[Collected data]
:::::

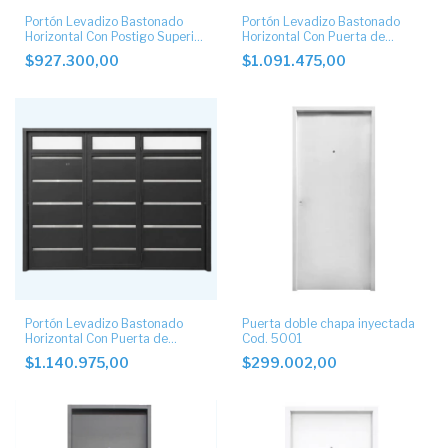
Portón Levadizo Bastonado
Portón Levadizo Bastonado
Horizontal Con Postigo Superior
Horizontal Con Puerta de
y Apliques de Acero Inoxidable
Escape central y Postigos
$927.300,00
$1.091.475,00
Superiores
Portón Levadizo Bastonado
Puerta doble chapa inyectada
Horizontal Con Puerta de
Cod. 5001
Escape central, Postigos
$1.140.975,00
$299.002,00
Superiores y Apliques de Acero
Inoxidable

:::::

Using the entries, count how many lines contain the string "central". Write only the number.

• _EXPECTED OUTPUT_:
2